Travel writing: how to do it

Reading time: Just over 1 minute

This is my weekly installment of “writing about writing,” in which I scan the world to find websites, books and articles to help other writers. Today I discuss a blog post about travel writing…

I love to travel (our trip to Newfoundland last summer and our trip to Italy the summer before have been two highlights of my life). But I don’t like writing about travel. I have never aspired to be a travel writer, even for the often tempting lure of free flights and no-charge accommodation.

Still, for some people, travel writing is a deeply held desire. If you fall into that camp, I strongly suggest you read a blog post titled “5 Powerful Tips to Write Travel Stories Only You Can Tell.” Here is one of those tips from author Jillian Schedneck:

Don’t try to write about everything that happened during your summer in Sri Lanka or even your week in Hanoi. Choose a very small story instead.

I love this advice because newbie writers frequently make the mistake of going too big. They fear that the interesting anecdote or the intriguing story is too small and too specific for their readership. Nothing could be further from the truth. Particularity is everything when it comes to interesting writing.

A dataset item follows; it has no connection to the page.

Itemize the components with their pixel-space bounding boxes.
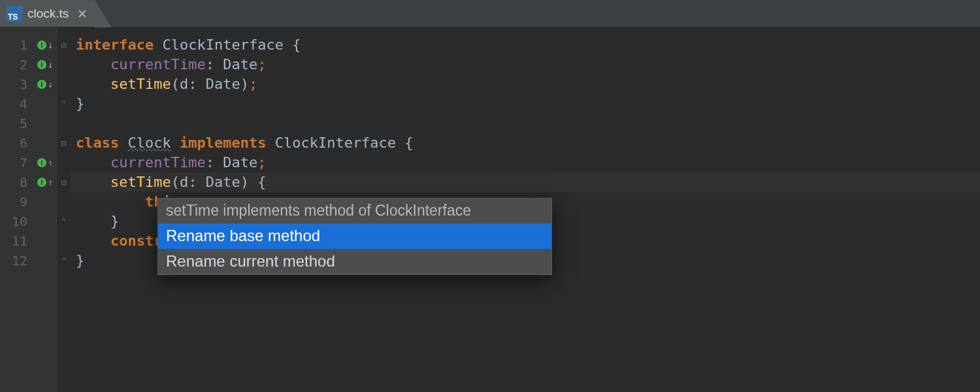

Schedneck, who is also author of Abu Dhabi Days, Dubai Nights, describes small three stories she tells in her book:

  • A student who told her a secret
  • The day she yelled at her all-male class
  • The time she visited the Gold Souk with her boyfriend, and he bought her a fake engagement ring

Small stories like these ones are interesting and engaging to readers and give your writing a sense of truthfulness and specificity.

(My husband took the photo at the top of this post, in Newfoundland. He doesn’t do photography for a living; as a result, he finds it relaxing and fun to take photos while on holiday. That’s a totally different story.)